Can contactless save content?

By Dave Birch posted Feb 19 2009 at 8:15 AM

[Dave Birch] I've always been interested in the potential for micropayments and the idea of a metaphorical "red button" on a keyboard that means "pay the owner of the web page I'm looking at 10 pence" or something similar. There are many times when I've come across an interesting or useful blog post, link to a magazine article or something and I would have happily paid a small amount for more detail, more links, more references. I certainly can't be bothered to type in usernames and passwords, credit card details or to take out subscriptions though. So I have the sense -- despite all of the reservations about micropayments, which I understand fully -- that there is a market out there and a synergistic link between an effective low-value online payment system and a vigorous and innovative sort-of-content but also sort-of-relationship set of businesses on top of it. This view has been a minority view for some time, because the advertising-supported model came to dominate the content space. Yet, as I said last year, that model is not obviously the best solution, nor is it an immutable law of the web:

Therefore, while it is true to say that there is little demand for new micropayment mechanisms to support paid content at this time, I would not rule out a resurgence of interest in more sophisticated micropayment schemes in the future.

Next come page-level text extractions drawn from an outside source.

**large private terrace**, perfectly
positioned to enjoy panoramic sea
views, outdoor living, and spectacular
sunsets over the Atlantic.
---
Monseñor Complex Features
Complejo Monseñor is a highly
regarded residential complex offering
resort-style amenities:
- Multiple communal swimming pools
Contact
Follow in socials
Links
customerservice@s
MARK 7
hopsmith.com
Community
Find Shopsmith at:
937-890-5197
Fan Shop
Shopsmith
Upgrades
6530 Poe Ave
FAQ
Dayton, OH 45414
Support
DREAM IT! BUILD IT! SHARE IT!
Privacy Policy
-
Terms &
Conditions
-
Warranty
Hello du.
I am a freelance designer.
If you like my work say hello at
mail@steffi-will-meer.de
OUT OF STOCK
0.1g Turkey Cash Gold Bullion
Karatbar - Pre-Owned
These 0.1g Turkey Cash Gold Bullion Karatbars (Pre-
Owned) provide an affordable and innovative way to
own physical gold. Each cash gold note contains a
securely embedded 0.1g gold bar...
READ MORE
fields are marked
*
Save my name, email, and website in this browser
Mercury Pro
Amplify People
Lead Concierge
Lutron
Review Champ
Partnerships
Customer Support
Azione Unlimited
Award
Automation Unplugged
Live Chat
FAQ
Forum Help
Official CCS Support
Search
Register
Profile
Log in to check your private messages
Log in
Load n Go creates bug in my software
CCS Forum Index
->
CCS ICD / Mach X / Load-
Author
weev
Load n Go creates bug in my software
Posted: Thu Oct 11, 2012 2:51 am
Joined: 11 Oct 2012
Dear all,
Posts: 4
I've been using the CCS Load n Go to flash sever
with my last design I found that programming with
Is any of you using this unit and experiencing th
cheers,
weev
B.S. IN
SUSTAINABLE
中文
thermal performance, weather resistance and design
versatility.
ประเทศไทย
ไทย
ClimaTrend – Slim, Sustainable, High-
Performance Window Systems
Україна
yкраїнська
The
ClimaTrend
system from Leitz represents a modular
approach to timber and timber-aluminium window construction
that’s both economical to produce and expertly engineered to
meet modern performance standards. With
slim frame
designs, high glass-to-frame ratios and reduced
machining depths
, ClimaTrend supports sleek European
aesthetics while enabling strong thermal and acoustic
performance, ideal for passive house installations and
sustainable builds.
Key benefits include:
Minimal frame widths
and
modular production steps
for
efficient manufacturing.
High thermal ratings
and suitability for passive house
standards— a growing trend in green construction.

[From Digital Money Forum: Microebb and microflows]

While watching Jon Stewart's Daily Show the other night, my interest was re-kindled by his interview with Walter Isaacson of the Aspen Institute. Many years ago I used to be one of the lecturers/facilitators for the European branch of that august body, the then Nortel Aspen Institute, so he caught my ear (so to speak) when he started talking about paid content, journalism and the future of news. A quick google revealed that he'd actually written a story about this for Time magazine, in which he referred to the odd paradox of content that has been noted here before.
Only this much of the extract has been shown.